Data analysis helps businesses make better decisions using mathematical techniques and Artificial Intelligence (AI) tools to extract and transform data into actionable information that improves overall business operations. Data analysis is a critical component of business intelligence and plays a crucial role in making data-driven decisions.

What is data analysis?

Data Analysis involves collecting raw data that is cleaned, transformed, and analyzed to find patterns or other insights to draw accurate conclusions and improve decision-making. Data analysis tools and techniques are used to find answers in raw data not readily apparent without going through the data analysis process.

What is the data analysis process?

Before actionable information is derived from raw data, the raw data must go through a multi-step process to become meaningful. The multi-step process to convert raw data is as follows:

1. Identify the issue or situation and ask questions

The first step is to ask questions about a specific objective and what the business wants to accomplish. This question is crucial because it can skew the remaining steps in the data analysis process if it doesn’t address the particular objective. Therefore, individuals involved must clearly understand the problem or situation to formulate a question.

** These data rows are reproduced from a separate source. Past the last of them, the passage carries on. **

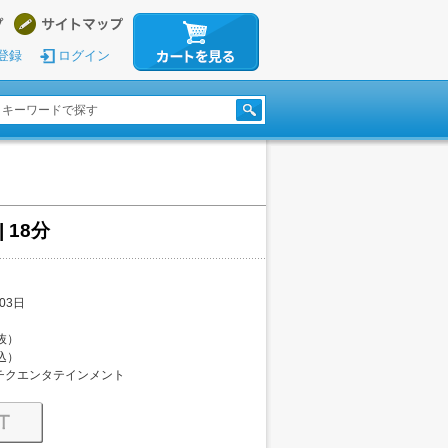
登録
ログイン
| 18分
03日
税抜）
税込）
チクエンタテインメント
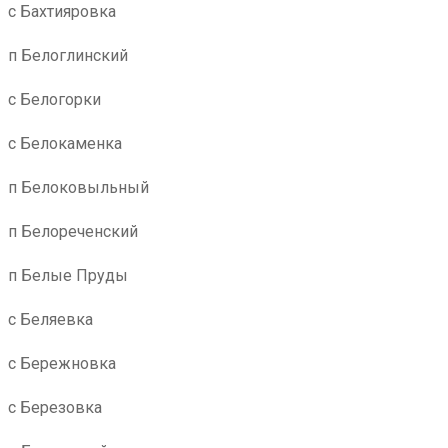
с Бахтияровка
п Белоглинский
с Белогорки
с Белокаменка
п Белоковыльный
п Белореченский
п Белые Пруды
с Беляевка
с Бережновка
с Березовка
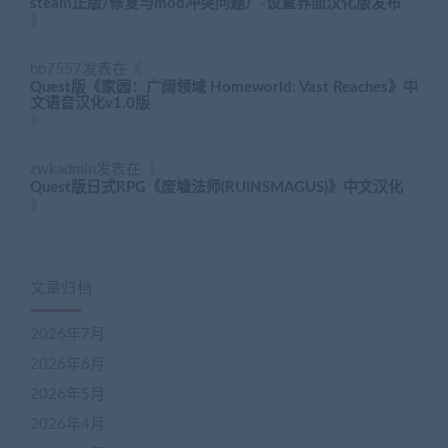
steam正版/修复与mod冲突问题）-设置界面汉化版发布
》
bb7557
发表在《
Quest版《家园：广阔领域 Homeworld: Vast Reaches》中
文语音汉化v1.0版
》
zwkadmin
发表在《
Quest版日式RPG《废墟法师(RUINSMAGUS)》中文汉化
》
文章归档
2026年7月
2026年6月
2026年5月
2026年4月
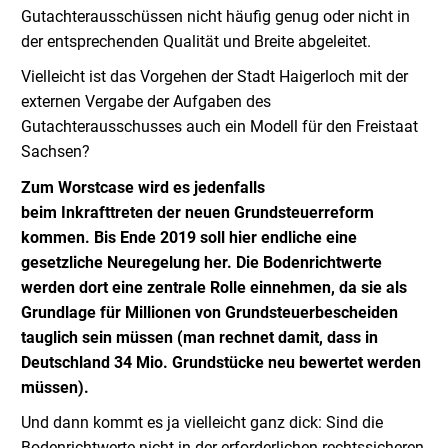
Gutachterausschüssen nicht häufig genug oder nicht in
der entsprechenden Qualität und Breite abgeleitet.
Vielleicht ist das Vorgehen der Stadt Haigerloch mit der
externen Vergabe der Aufgaben des
Gutachterausschusses auch ein Modell für den Freistaat
Sachsen?
Zum Worstcase wird es jedenfalls
beim Inkrafttreten der neuen Grundsteuerreform
kommen. Bis Ende 2019 soll hier endliche eine
gesetzliche Neuregelung her. Die Bodenrichtwerte
werden dort eine zentrale Rolle einnehmen, da sie als
Grundlage für Millionen von Grundsteuerbescheiden
tauglich sein müssen (man rechnet damit, dass in
Deutschland 34 Mio. Grundstücke neu bewertet werden
müssen).
Und dann kommt es ja vielleicht ganz dick: Sind die
Bodenrichtwerte nicht in der erforderlichen rechtssicheren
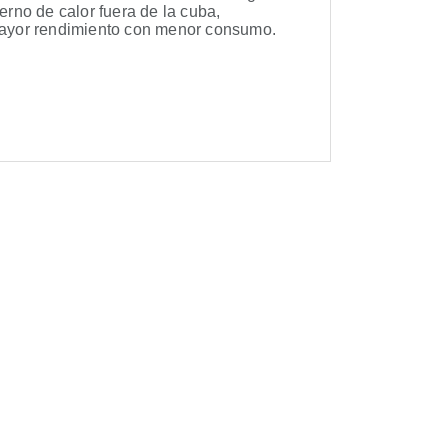
erno de calor fuera de la cuba,
 mayor rendimiento con menor consumo.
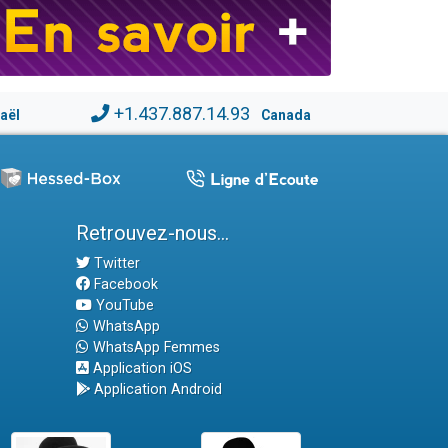
+1.437.887.14.93
raël
Canada
Retrouvez-nous...
Twitter
Facebook
YouTube
WhatsApp
WhatsApp Femmes
Application iOS
Application Android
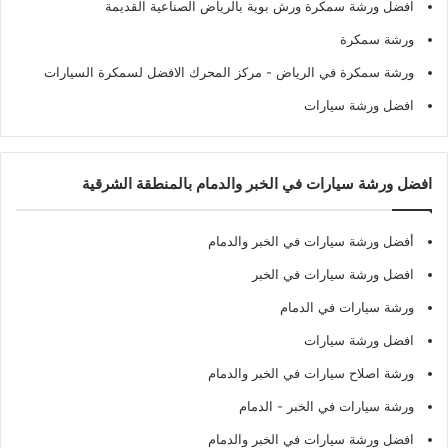
افضل ورشة سمكرة ورش بوية بالرياض الصناعية القديمة
ورشة سمكرة
ورشة سمكرة في الرياض
- مركز المحرك الافضل لسمكرة السيارات
افضل ورشة سيارات
افضل ورشة سيارات في الخبر والدمام بالمنطقة الشرقية
أفضل ورشة سيارات في الخبر والدمام
افضل ورشة سيارات في الخبر
ورشة سيارات في الدمام
افضل ورشة سيارات
ورشة اصلاح سيارات في الخبر والدمام
ورشة سيارات في الخبر - الدمام
افضل ورشة سيارات في الخبر والدمام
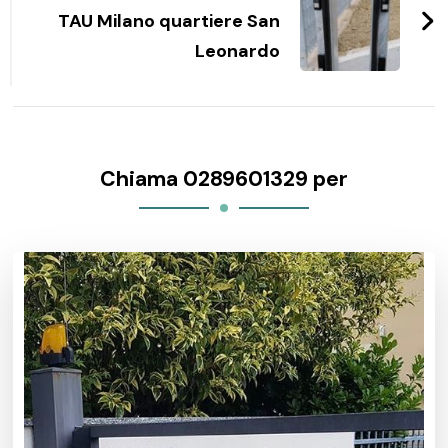
TAU Milano quartiere San
Leonardo
Chiama 0289601329 per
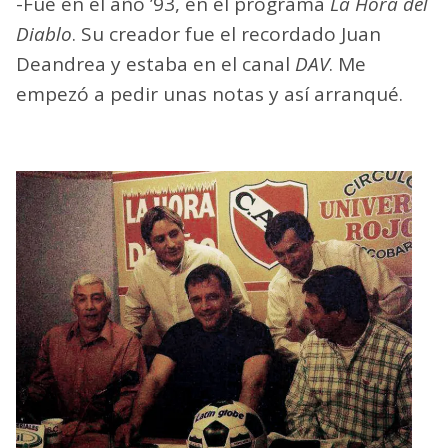
-Fue en el año ’93, en el programa
La Hora del
Diablo
. Su creador fue el recordado Juan
Deandrea y estaba en el canal
DAV
. Me
empezó a pedir unas notas y así arranqué.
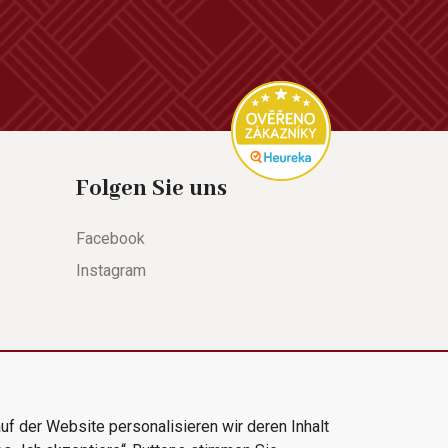
Folgen Sie uns
Facebook
Instagram
uf der Website personalisieren wir deren Inhalt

2. Prepare and collect data

The data that is collected and prepared is relevant to the objective identified. Collection methods are surveys, interviews, observations, or extracting data from a data source such as a database, spreadsheet, or text file. The data collected can also be qualitative (non-numerical) or quantitative (numerical). Hence, the data collection method chosen needs to be able to address the objective you are trying to accomplish.

Once the data is collected, it may need to be prepared, if required. Data can be normalized, consolidated into raw data sets, or receive new attributes or dimensions, which are a few examples of data preparation.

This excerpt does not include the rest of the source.